(Dataset entries)
_ _ _ _
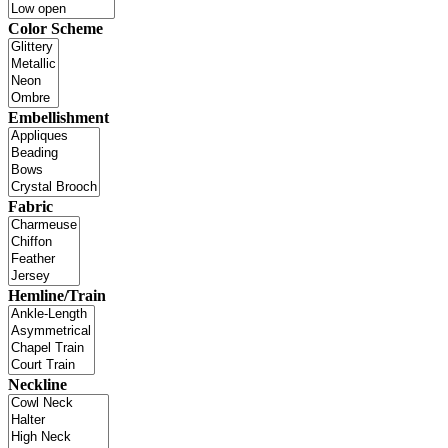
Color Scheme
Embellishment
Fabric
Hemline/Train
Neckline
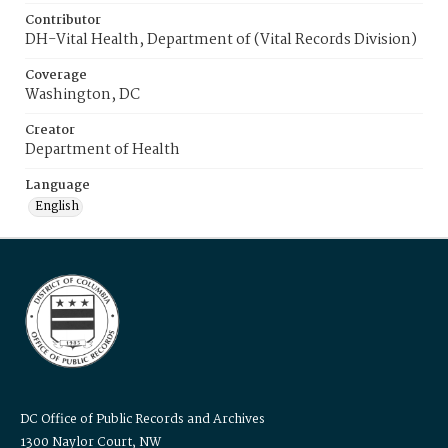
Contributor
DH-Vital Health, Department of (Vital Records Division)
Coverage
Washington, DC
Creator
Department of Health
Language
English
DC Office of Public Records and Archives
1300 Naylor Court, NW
_ _ _ _
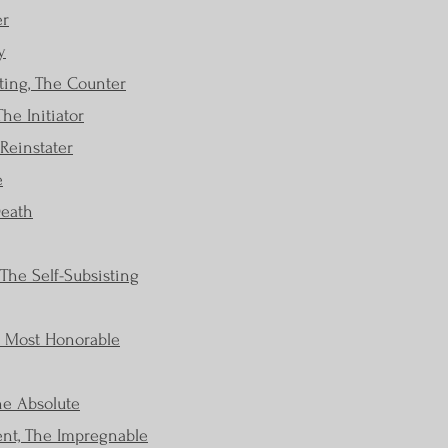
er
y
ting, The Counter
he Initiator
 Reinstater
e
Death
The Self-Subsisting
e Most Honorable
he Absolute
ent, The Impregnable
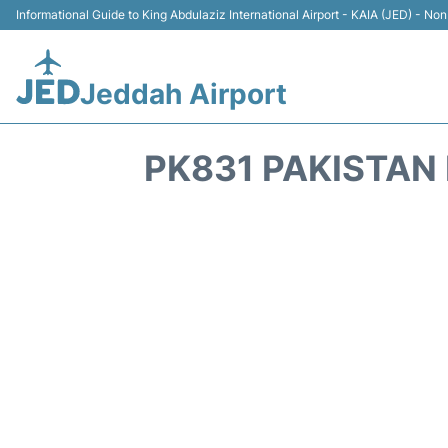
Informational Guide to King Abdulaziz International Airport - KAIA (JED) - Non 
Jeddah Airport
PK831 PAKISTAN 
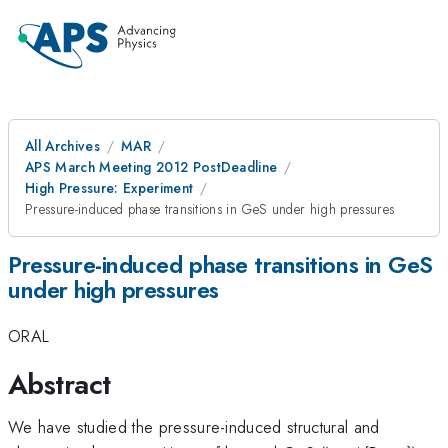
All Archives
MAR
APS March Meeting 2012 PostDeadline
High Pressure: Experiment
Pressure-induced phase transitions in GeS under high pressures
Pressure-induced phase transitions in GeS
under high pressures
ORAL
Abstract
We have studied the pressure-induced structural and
_ _ _ _
Goal of the exercise: Where a line in the records above includes the string "Archives", show it.

Written response:
DC Office of Public Records and Archives
All Archives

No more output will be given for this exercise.